British shoppers bought more than expected in July, the Office for National Statistics (ONS) said today, in a sign that consumer spending could help the UK economy escape recession in the third quarter.
The 0.2 per cent increase in the quantity of retail sales was above the minus 0.2 score economists had predicted. Yet it was well below the 0.9 per cent growth in sales seen in June and comes as the UK economy slows considerably.
Even consumer spending, which has held up relatively well under Brexit and a global slowdown, could not stop British GDP contracting in the second quarter of the year.
Online shopping drove the rise in retail sales in July, with non-store retailing surging by 6.9 per cent. Department stores also saw a surprise rise in sales for the first time this year.
In the three months to July 2019, the quantity bought in retail sales increased by 0.5 per cent when compared with the previous three months. Yet food stores and fuel stores witnessed a decline in sales.

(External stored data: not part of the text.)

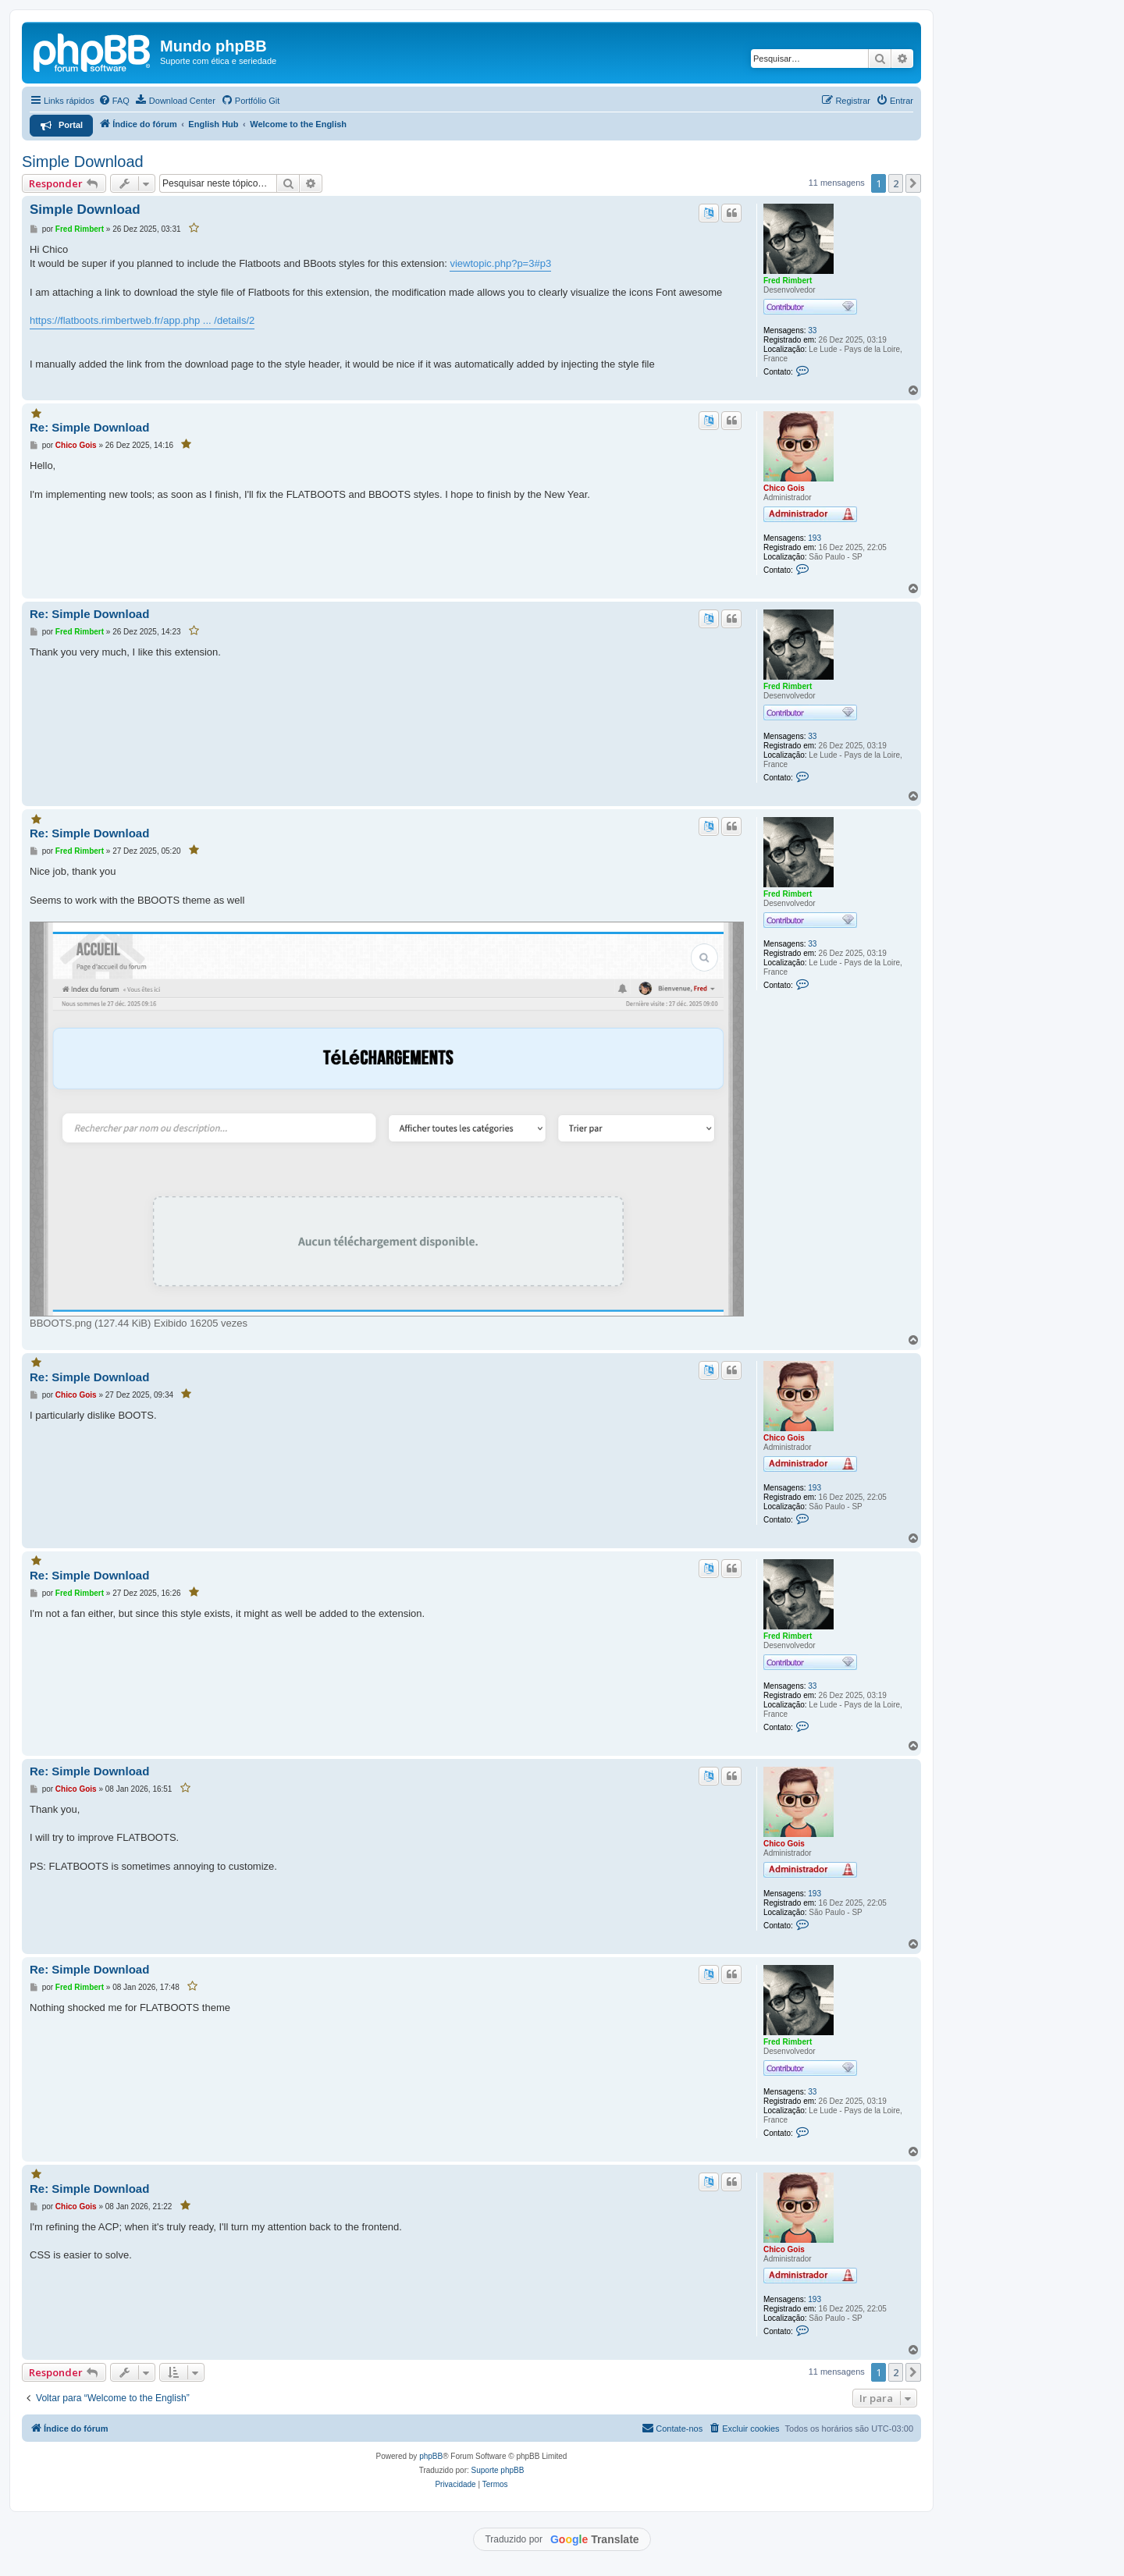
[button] (913, 183)
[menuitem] (114, 100)
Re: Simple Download (89, 427)
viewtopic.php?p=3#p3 (500, 263)
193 (814, 538)
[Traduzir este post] (709, 213)
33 (812, 330)
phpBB (431, 2456)
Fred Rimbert (787, 280)
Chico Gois (784, 488)
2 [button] (895, 183)
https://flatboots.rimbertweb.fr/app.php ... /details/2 (142, 320)
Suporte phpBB (498, 2470)
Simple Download (83, 161)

Rhian Murphy, head of retail sales at the ONS, said: “Retail sales saw only modest growth in the latest three months.”
“Although still declining across the quarter, there was an increase in sales for department stores in July for the first time this year. Strong online sales growth on the month was driven by promotions.”
Online sales accounted for 19.9 per cent of the total in the retail sector in July, up from 18.9 per cent a year earlier.
Philipp Gutzwiller, head of retail at Lloyds Bank Commercial Banking, said: “The retail sector continues to defy expectations and show further growth on the back of a generally positive first half of the year.”
“The falling pound has in no doubt benefited retailers in the short term, with more Brits staying at home this summer and potentially spending their increase in real-term wages on fashion and home improvement.”
“However, many businesses – including food retailers – will be wary of the inevitable impact on prices further down the line.”
Gabriella Dickens, assistant economist at Capital Economics, said: “The rise in retail sales in July was encouraging and supports our view that the economy has picked up in the third quarter.”
“Even if sales stagnate in August and September, retail sales would still rise by 0.7 per cent quarter on quarter in the third quarter as a whole, the same as in the second quarter.”